Analysis of luminescence in turbid biological media

Abstract

Background: Quantitative luminescent analysis is widely used in biology, laboratory diagnostics and clinical medicine to study objects at various levels. However, the existing simplified algorithms for calculation of the luminophore concentration in diluted linear solutions cannot be applied to the turbid media with strong light scattering, which include the majority of living biological tissues. Today, the development of luminescence analysis in medicine goes towards the creation of non-destructive and non-invasive methods of in vivo monitoring. Therefore, the urgent question is about a formulation of the research purpose and the development of algorithms to compute the luminophore concentration based on the luminescence spectra recorded in the turbid media.
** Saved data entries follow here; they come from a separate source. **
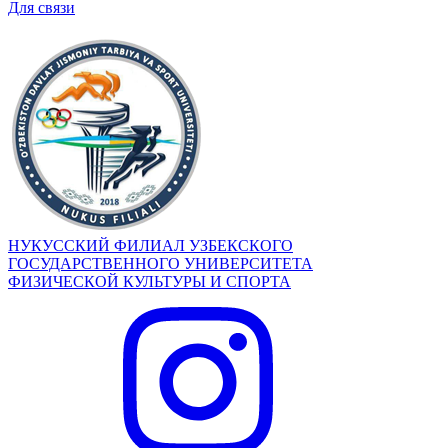
Для связи
НУКУССКИЙ ФИЛИАЛ УЗБЕКСКОГО
ГОСУДАРСТВЕННОГО УНИВЕРСИТЕТА
ФИЗИЧЕСКОЙ КУЛЬТУРЫ И СПОРТА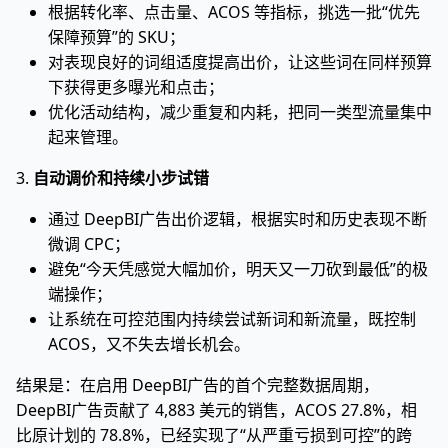
根据转化率、点击量、ACOS 等指标，挑选一批“优先
保障预算”的 SKU；
对表现良好的词组适度提高出价，让这些词在同样预算
下获得更多曝光和点击；
优化活动结构，减少重复和内耗，把同一类型流量集中
起来管理。
3.
自动调价和持续小步试错
通过 DeepBI广告出价逻辑，根据实时和历史表现不断
微调 CPC；
避免“今天凭感觉大幅加价，明天又一刀砍到最低”的极
端操作；
让系统在可控范围内持续尝试新词和新流量，既控制
ACOS，又不失去增长机会。
结果是：在启用 DeepBI广告的首个完整数据周期，
DeepBI广告贡献了 4,883 美元的销售，ACOS 27.8%，相
比原计划的 78.8%，已经实现了“从严重亏损到可控”的跨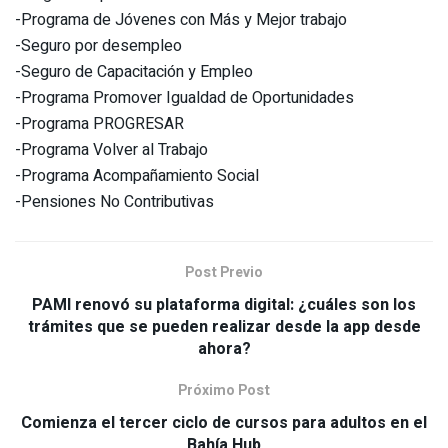
-Programa de Jóvenes con Más y Mejor trabajo
-Seguro por desempleo
-Seguro de Capacitación y Empleo
-Programa Promover Igualdad de Oportunidades
-Programa PROGRESAR
-Programa Volver al Trabajo
-Programa Acompañamiento Social
-Pensiones No Contributivas
Post Previo
PAMI renovó su plataforma digital: ¿cuáles son los
trámites que se pueden realizar desde la app desde
ahora?
Próximo Post
Comienza el tercer ciclo de cursos para adultos en el
Bahía Hub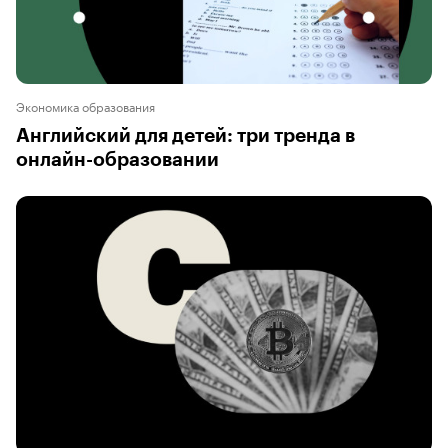
Экономика образования
Английский для детей: три тренда в
онлайн-образовании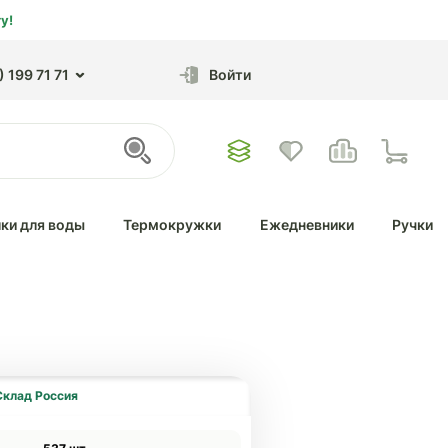
у!
 199 71 71
Войти
ки для воды
Термокружки
Ежедневники
Ручки
Склад Россия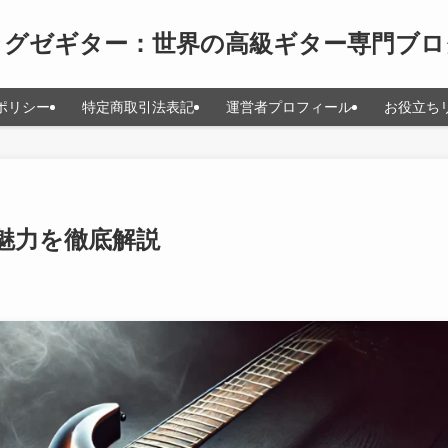
ラグゼギター：世界の高級ギター専門ブロ
ポリシー
特定商取引法表記
運営者プロフィール
お役立ち
魅力を徹底解説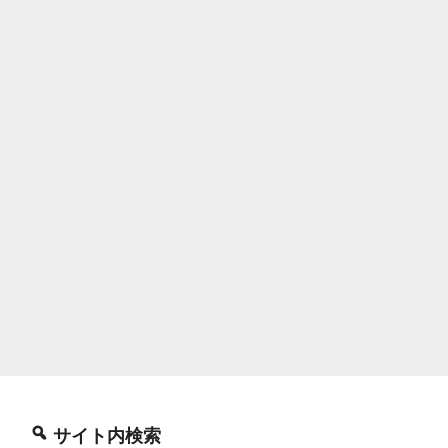
サイト内検索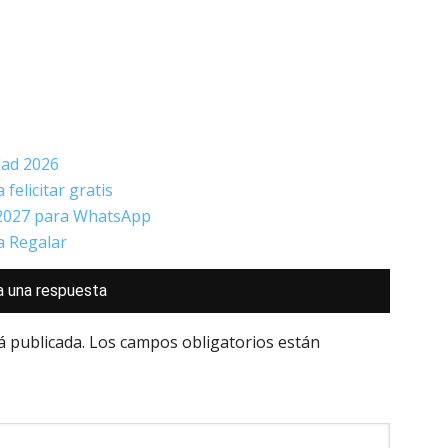
dad 2026
felicitar gratis
 2027 para WhatsApp
a Regalar
a una respuesta
á publicada.
Los campos obligatorios están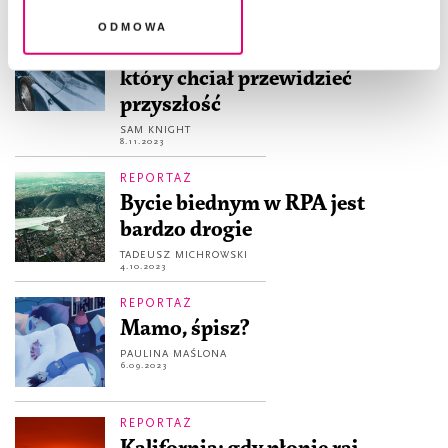
Odmowa
REPORTAŻ
Biuro Przeczuć. Psychiatra,
który chciał przewidzieć
przyszłość
SAM KNIGHT
8.11.2023
REPORTAŻ
Bycie biednym w RPA jest
bardzo drogie
TADEUSZ MICHROWSKI
4.10.2023
REPORTAŻ
Mamo, śpisz?
PAULINA MAŚLONA
6.09.2023
REPORTAŻ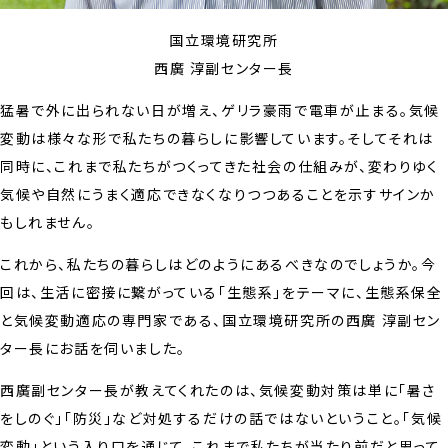
国立環境研究所
西廣 淳副センター長
猛暑で外に出られない日が増え、ゲリラ豪雨で電車が止まる。気候
変動は様々な形で私たちの暮らしに影響しています。そしてそれは
同時に、これまで私たちがつくってきた社会の仕組みが、変わりゆく
気候や自然にうまく適応できなくなりつつあることを示すサインか
もしれません。
これから、私たちの暮らしはどのようにあるべきなのでしょうか。今
回は、生活に密接に繋がっている「生態系」をテーマに、生態系保全
と気候変動適応の専門家である、国立環境研究所の西廣 淳副セン
ター長にお話を伺いました。
西廣副センター長が教えてくれたのは、気候変動対策は単に「暑さ
をしのぐ」「防災」など対処するだけの話ではないということ。「気候
変動」という入り口を通じて、これまで私たちが当たり前だと思って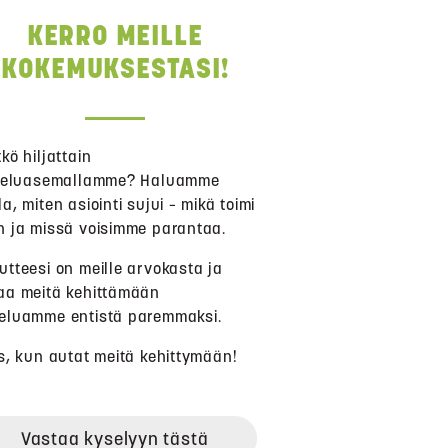
KERRO MEILLE
KOKEMUKSESTASI!
tkö hiljattain
tteluasemallamme? Haluamme
la, miten asiointi sujui – mikä toimi
n ja missä voisimme parantaa.
utteesi on meille arvokasta ja
aa meitä kehittämään
eluamme entistä paremmaksi.
os, kun autat meitä kehittymään!
Vastaa kyselyyn tästä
Objective : To formulate and justify the tasks of elaboration of the algorithms to compute the luminophore concentration based on the luminescence spectra recorded under conditions of the optically turbid media. Materials and methods : We looked upon the physico-mathematical simulation of the process of formation of the induced fluorescence emission in the light-scattering medium based on the modified 2-flux Kubelka-Munch model. We conducted a series of laboratory experiments with macro-homogenous light-scattering model media to determine characteristics of the dependence of the fluorescence intensity detected from the surface of an optically turbid biological medium upon the factor of light scattering and the concentration of the fluorophore in the medium . Results : Both theoretical and experimental results demonstrate complex nonlinear dependence of the fluorescence intensity detected upon the optical properties and a concentration of a fluorophore in the turbid media. This dependence is very different from the known linear C. Parker's solution for transparent media, which makes it impossible to use it in the optically turbid media. Conclusion : Further studies searching a closed-form analytical solution of the inverse optical problem for light-scattering and fluorescent media are necessary to calculate the luminophore concentration in a light-scattering media based on the recorded luminescence spectra.